第39話

 退屈な休日も終わり、授業が始まる。


 現場検証のため、いつもの教室とは違い、図書室での授業だった。


 友里の周囲はいつもとは異なる環境での授業で少しばかり浮き足立つ。

 光國もどこか周囲をキョロキョロと見回し、集中できている雰囲気ではない。


 友里はいつも通り、本を開く。


 美咲先生もいつもとは違う環境に、やや手間取りつつも、授業が始まった。


 国語の授業も長針があと90度ほど曲がれば終わるという、その時。


 コンコン


 図書室の扉がノックされる。

 美咲先生は一時的に授業を中断すると、扉を開ける。


 扉の外には、友里が数日前にあった人物、阿笠蒼馬ともう一人が、十字架のネックレスとかっちりとした背広姿で立っていた。

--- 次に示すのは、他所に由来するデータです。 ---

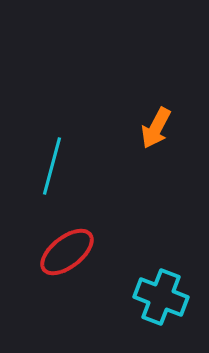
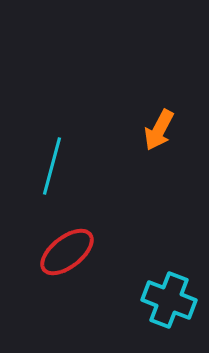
orange arrow: moved 3 px right, 2 px down
cyan cross: moved 8 px right, 3 px down
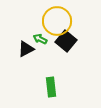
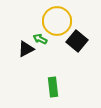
black square: moved 11 px right
green rectangle: moved 2 px right
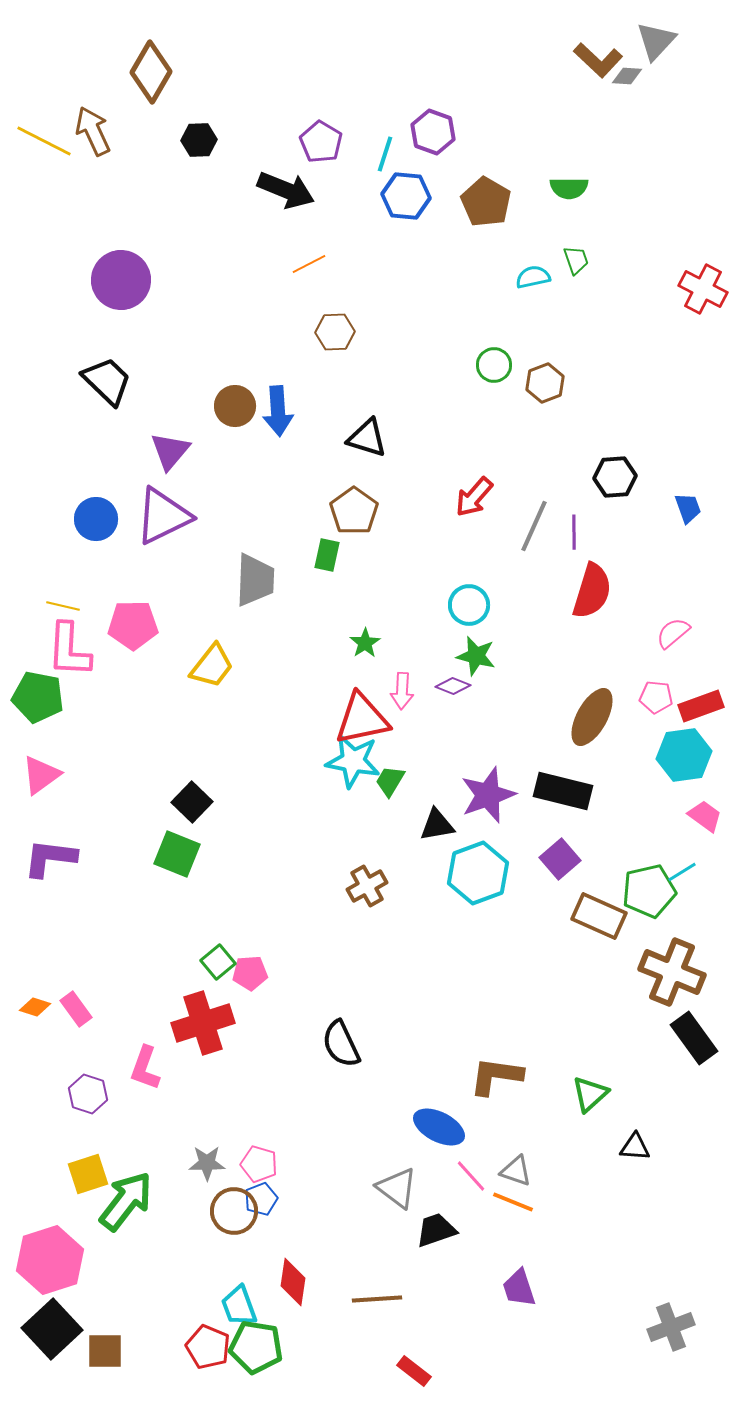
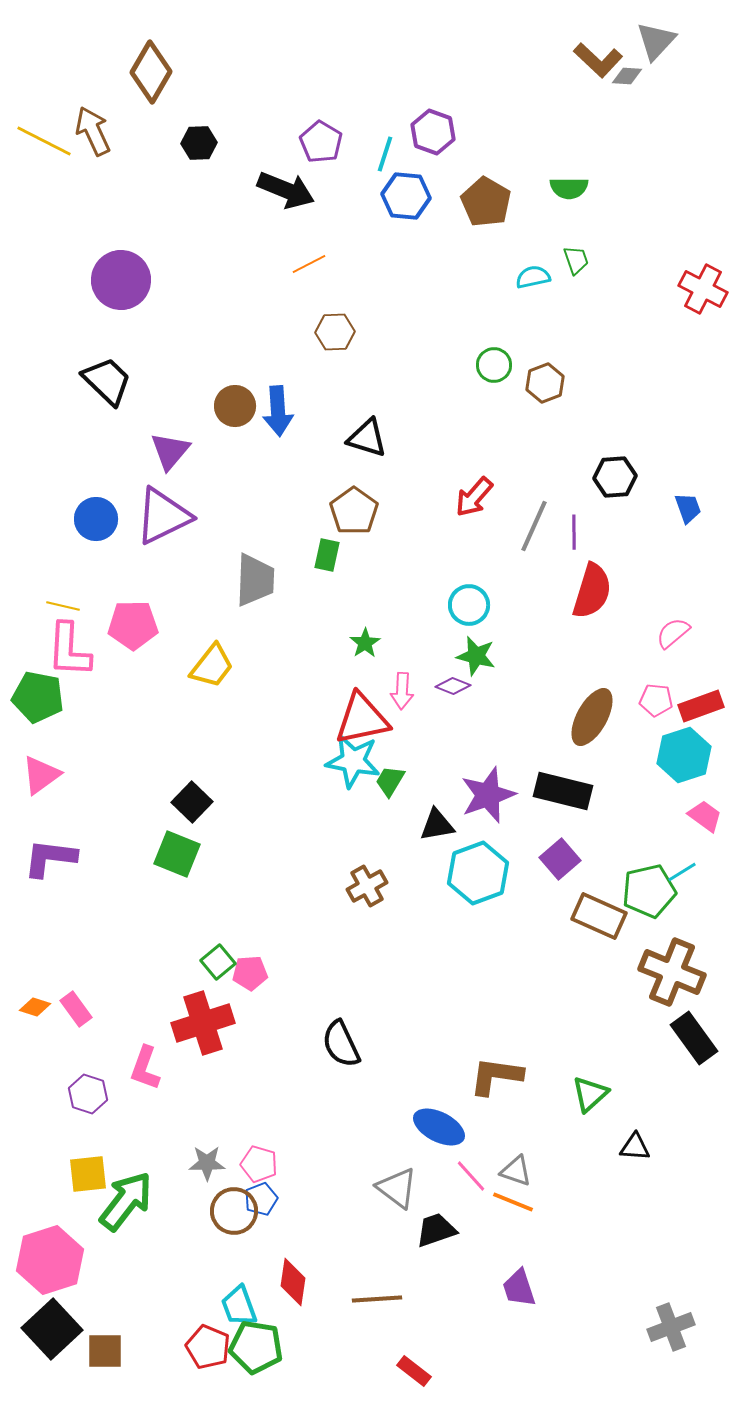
black hexagon at (199, 140): moved 3 px down
pink pentagon at (656, 697): moved 3 px down
cyan hexagon at (684, 755): rotated 10 degrees counterclockwise
yellow square at (88, 1174): rotated 12 degrees clockwise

 今の阿笠は、背広で腰に日本刀をさしており、なんともちぐはぐとした印象だ。


 その阿笠の前にたっている男性も、白髪混じりの頭であるにも関わらず肌にはツヤとハリがあり、背筋もしゃんと伸びているため、今一つ年齢がつかめない。


 白髪混じりの男性が、美咲先生に一言、二言何かを伝える。


 美咲先生は頷くと、


「秋田 友里さん。ちょっとこちらへ。」


 と、友里の事を呼ぶ。

 友里は本に栞を挟み、扉の方へ向かう。

 美咲先生は、友里の肩に手を置くと、


「彼女が友里さんですが、何かあったのですか?」


 と、白髪混じりの男性に聞く。

 白髪混じりの男性は優しげな瞳でじっと友里を見つめ、口を開いた。


「秋田さん、貴女に聞きたいことがあるのですが、今からいいでしょうか?」

「今は授業中。昼休みならいい。」


 友里は、白髪混じりの男性のやや茶色がかった瞳を一瞥してから答える。

 白髪混じりの男性は、少しだけ驚いたような顔をしてから、「そうか。」と呟き、阿笠を置いてその場から離れていく。

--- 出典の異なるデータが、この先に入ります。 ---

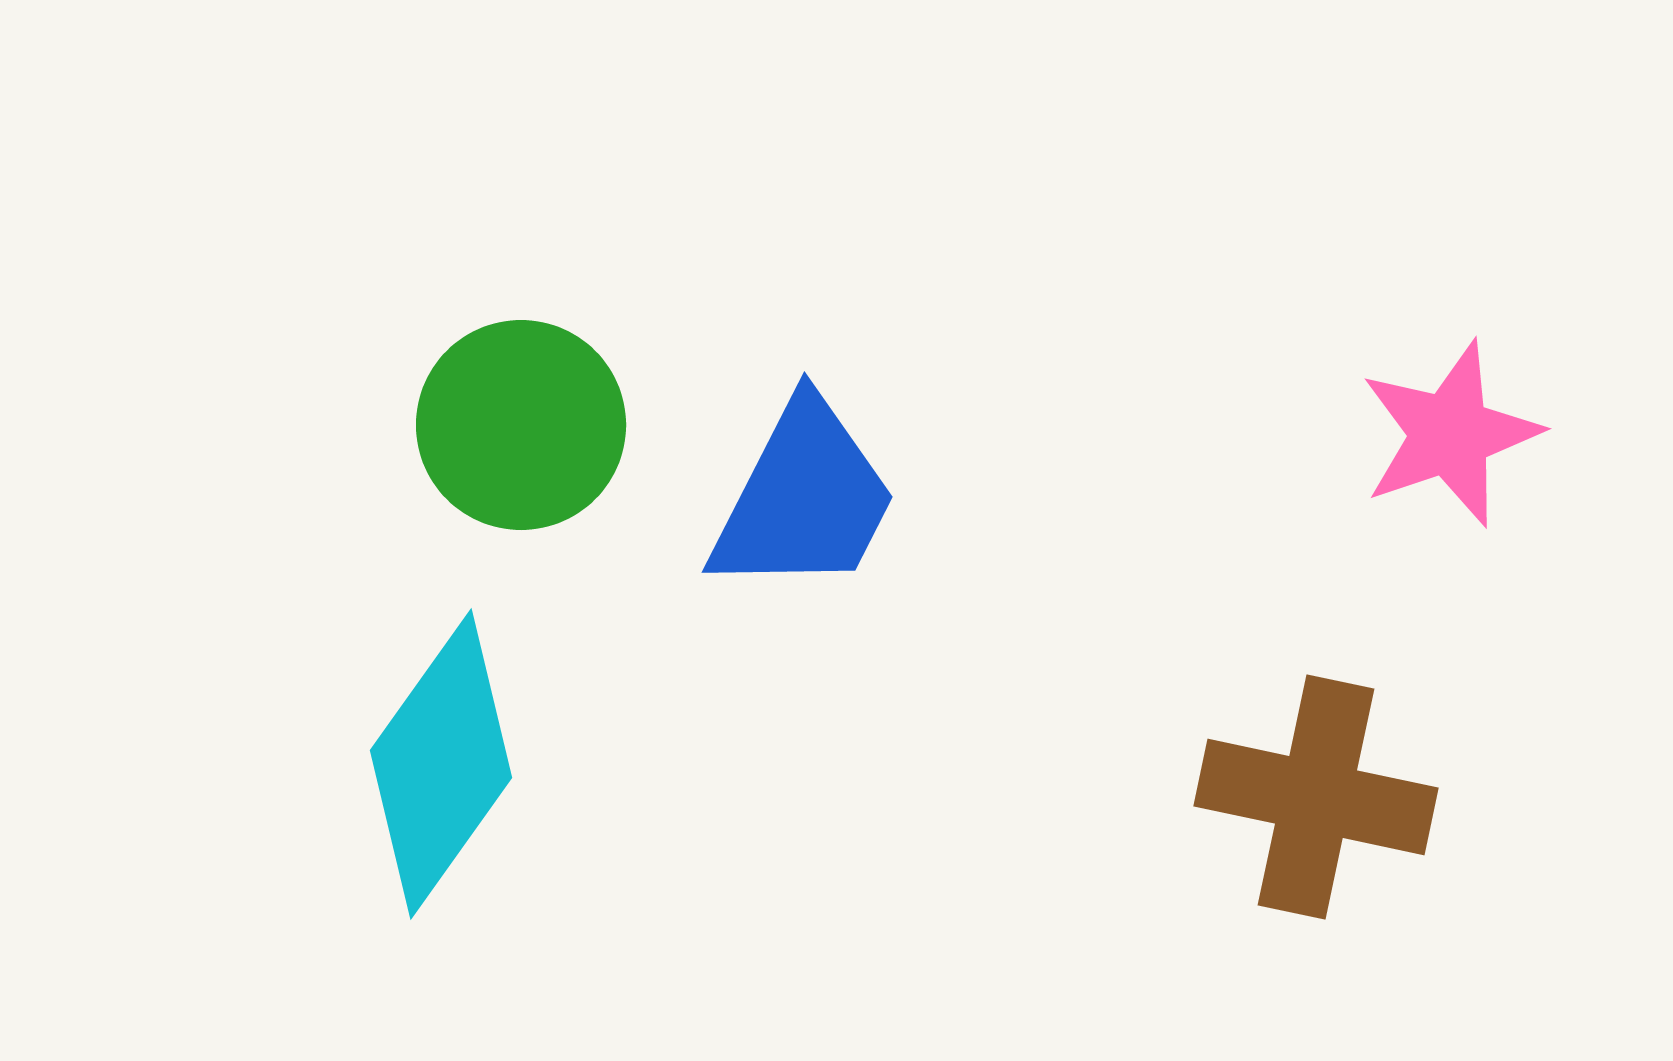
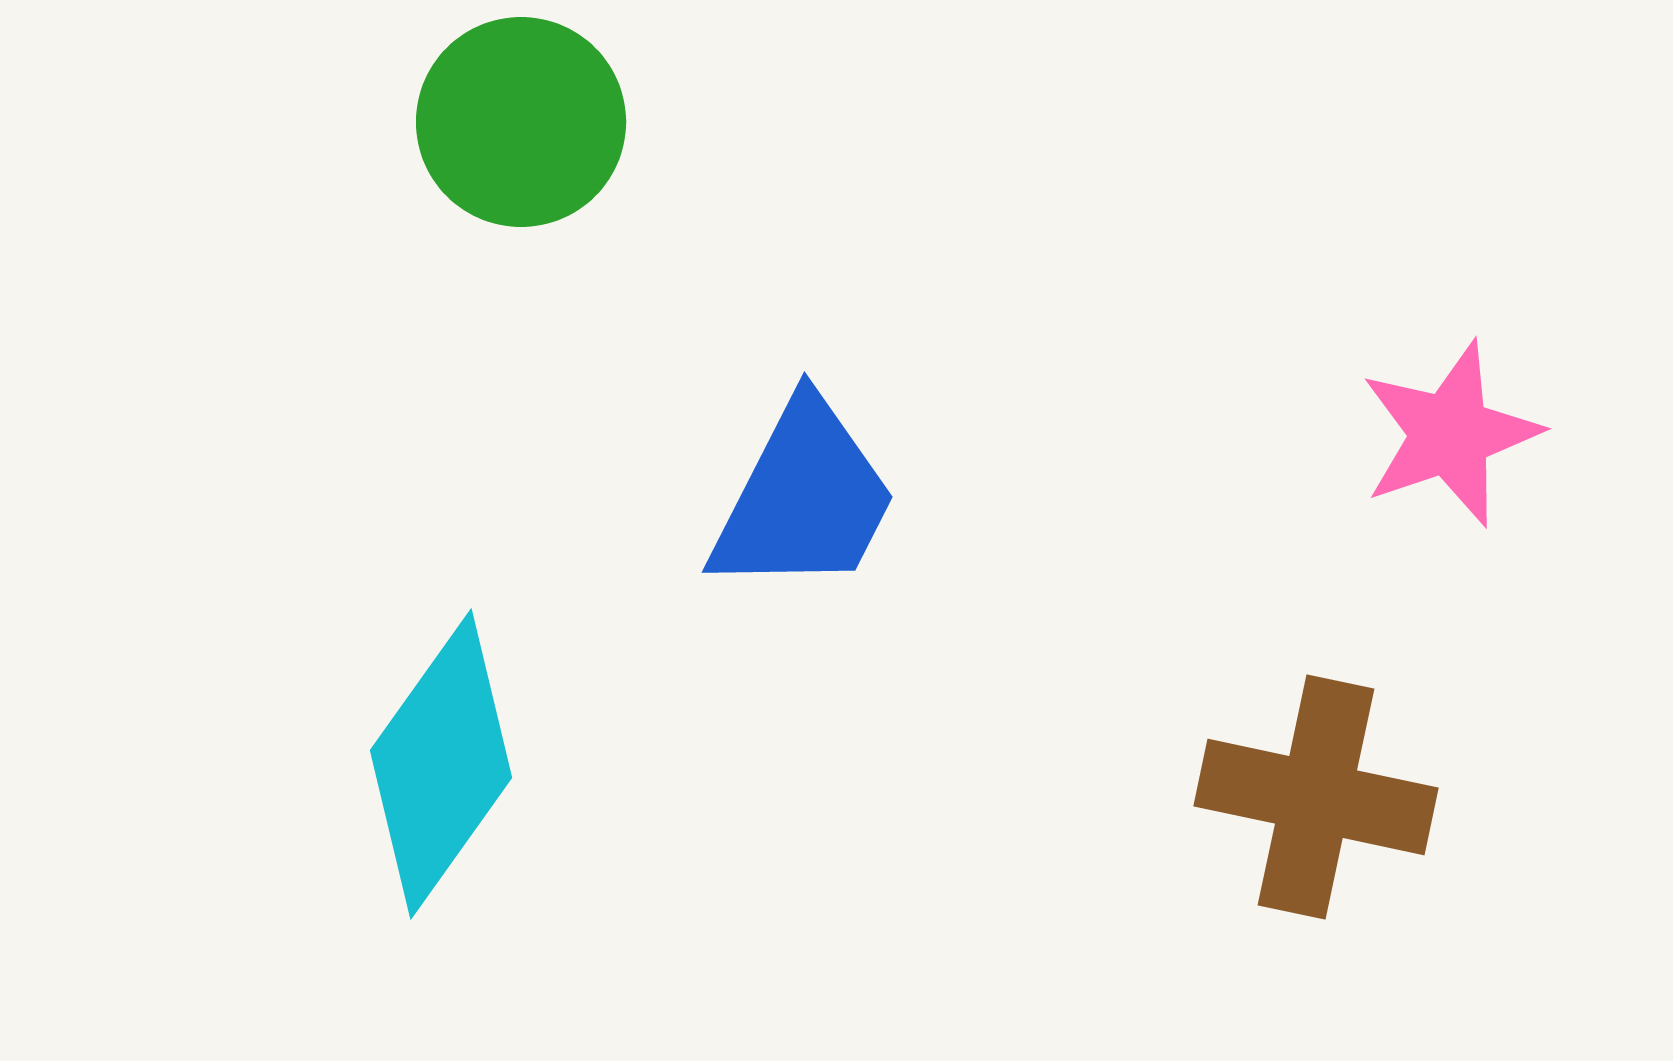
green circle: moved 303 px up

 阿笠は、苦虫を噛み潰したような表情をして白髪混じりの男性を見送り、友里に「昼休みに、君の教室に来てくれ。」と言うと、美咲に一礼し、半ば駆け足で白髪混じりの男性を追いかける。


 美咲は少しだけ眉を寄せてから、授業に戻る。

 友里も、席に戻ると、栞を挟んだページを開く。


 ◇◆◇


「ちょっと、伊東さん!!何をやっているのですか!」


 白髪混じりの男性、伊東の側へ駆け寄った阿笠が切羽詰まった声で聞く。


「授業中に呼び出すなんて、非常識ですよ!」

「ふむ、小学校に刀をさして来ている君に常識を問われるとは……」

「仕方がないじゃないですか!」


 伊東は、「冗談だ」と言う。阿笠は頭を抱えると、もう一度同じ質問をする。


「何で授業中に秋田さんを呼び出したのですか?」

「少女の授業態度を知りたくてね。」


 伊東は悪びれもせずにそう答える。


「いやはや、面白い子だね。授業中に本を読んでいるにも関わらず、授業中だから、という理由で事情聴取を断るだなんて。」

「伊東さん、教職員に文句を言われても俺は知りませんからね。始末書はご自身で書いてください。」


 伊東は少しだけ驚いたという表情をしてから聞く。


「阿笠よ、書いてくれんのか?」

「書きません。」


 阿笠は、何のためらいもなく答えた。